(Page-level text extractions)

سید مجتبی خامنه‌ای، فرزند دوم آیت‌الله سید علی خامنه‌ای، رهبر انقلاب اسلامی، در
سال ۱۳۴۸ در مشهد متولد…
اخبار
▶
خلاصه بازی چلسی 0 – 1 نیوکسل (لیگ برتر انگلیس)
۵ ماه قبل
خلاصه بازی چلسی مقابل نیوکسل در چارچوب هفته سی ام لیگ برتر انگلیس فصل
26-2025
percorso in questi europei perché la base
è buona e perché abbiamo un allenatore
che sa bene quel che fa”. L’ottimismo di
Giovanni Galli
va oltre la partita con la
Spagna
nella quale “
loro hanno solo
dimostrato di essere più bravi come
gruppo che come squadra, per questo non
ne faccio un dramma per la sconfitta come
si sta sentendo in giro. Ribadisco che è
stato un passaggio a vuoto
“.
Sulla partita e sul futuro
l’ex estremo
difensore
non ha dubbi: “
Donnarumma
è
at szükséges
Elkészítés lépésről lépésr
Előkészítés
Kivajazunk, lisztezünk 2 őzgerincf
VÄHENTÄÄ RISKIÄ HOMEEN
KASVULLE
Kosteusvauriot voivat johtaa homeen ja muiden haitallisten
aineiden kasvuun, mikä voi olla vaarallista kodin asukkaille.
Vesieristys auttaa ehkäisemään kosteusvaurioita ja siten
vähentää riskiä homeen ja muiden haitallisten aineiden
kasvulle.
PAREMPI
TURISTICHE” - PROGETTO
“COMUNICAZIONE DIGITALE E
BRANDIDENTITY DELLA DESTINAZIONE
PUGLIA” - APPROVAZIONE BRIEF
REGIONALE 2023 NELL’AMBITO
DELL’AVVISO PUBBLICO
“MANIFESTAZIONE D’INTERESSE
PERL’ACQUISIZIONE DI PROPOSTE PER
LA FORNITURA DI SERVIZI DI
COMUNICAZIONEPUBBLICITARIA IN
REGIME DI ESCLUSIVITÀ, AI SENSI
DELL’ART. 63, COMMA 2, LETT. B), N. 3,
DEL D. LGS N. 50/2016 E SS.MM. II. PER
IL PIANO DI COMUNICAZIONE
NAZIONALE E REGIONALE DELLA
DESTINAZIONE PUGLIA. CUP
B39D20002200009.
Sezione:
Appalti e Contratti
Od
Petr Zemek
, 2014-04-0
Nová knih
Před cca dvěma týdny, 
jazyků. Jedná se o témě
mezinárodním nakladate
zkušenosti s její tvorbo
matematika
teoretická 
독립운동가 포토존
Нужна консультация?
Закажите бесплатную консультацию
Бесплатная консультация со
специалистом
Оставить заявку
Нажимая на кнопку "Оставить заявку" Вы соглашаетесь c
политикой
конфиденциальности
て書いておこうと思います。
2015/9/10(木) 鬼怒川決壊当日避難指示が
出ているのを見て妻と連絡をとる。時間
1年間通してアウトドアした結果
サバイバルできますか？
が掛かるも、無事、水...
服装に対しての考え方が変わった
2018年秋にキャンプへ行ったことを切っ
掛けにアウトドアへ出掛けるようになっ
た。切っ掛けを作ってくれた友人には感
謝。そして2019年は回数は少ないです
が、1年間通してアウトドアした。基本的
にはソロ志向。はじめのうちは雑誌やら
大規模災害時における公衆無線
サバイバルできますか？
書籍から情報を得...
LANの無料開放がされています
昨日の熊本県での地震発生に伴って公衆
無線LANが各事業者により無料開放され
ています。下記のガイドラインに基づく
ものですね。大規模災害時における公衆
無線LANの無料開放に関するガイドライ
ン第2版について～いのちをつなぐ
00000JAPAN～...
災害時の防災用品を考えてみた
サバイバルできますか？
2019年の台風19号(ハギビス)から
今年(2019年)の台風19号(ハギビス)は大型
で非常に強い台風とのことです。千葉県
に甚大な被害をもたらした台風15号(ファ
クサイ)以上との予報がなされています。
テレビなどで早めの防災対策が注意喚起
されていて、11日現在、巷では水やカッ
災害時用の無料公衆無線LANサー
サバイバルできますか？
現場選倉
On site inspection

Work request: Wherever the line holding "Vesieristys auttaa ehkäisemään" falls in the entries above, copy exactly from it through the line holding "掛けにアウトドアへ出掛けるようになっ", inclusive, and add nothing.

Problem solution:
Vesieristys auttaa ehkäisemään kosteusvaurioita ja siten
vähentää riskiä homeen ja muiden haitallisten aineiden
kasvulle.
PAREMPI
TURISTICHE” - PROGETTO
“COMUNICAZIONE DIGITALE E
BRANDIDENTITY DELLA DESTINAZIONE
PUGLIA” - APPROVAZIONE BRIEF
REGIONALE 2023 NELL’AMBITO
DELL’AVVISO PUBBLICO
“MANIFESTAZIONE D’INTERESSE
PERL’ACQUISIZIONE DI PROPOSTE PER
LA FORNITURA DI SERVIZI DI
COMUNICAZIONEPUBBLICITARIA IN
REGIME DI ESCLUSIVITÀ, AI SENSI
DELL’ART. 63, COMMA 2, LETT. B), N. 3,
DEL D. LGS N. 50/2016 E SS.MM. II. PER
IL PIANO DI COMUNICAZIONE
NAZIONALE E REGIONALE DELLA
DESTINAZIONE PUGLIA. CUP
B39D20002200009.
Sezione:
Appalti e Contratti
Od
Petr Zemek
, 2014-04-0
Nová knih
Před cca dvěma týdny, 
jazyků. Jedná se o témě
mezinárodním nakladate
zkušenosti s její tvorbo
matematika
teoretická 
독립운동가 포토존
Нужна консультация?
Закажите бесплатную консультацию
Бесплатная консультация со
специалистом
Оставить заявку
Нажимая на кнопку "Оставить заявку" Вы соглашаетесь c
политикой
конфиденциальности
て書いておこうと思います。
2015/9/10(木) 鬼怒川決壊当日避難指示が
出ているのを見て妻と連絡をとる。時間
1年間通してアウトドアした結果
サバイバルできますか？
が掛かるも、無事、水...
服装に対しての考え方が変わった
2018年秋にキャンプへ行ったことを切っ
掛けにアウトドアへ出掛けるようになっ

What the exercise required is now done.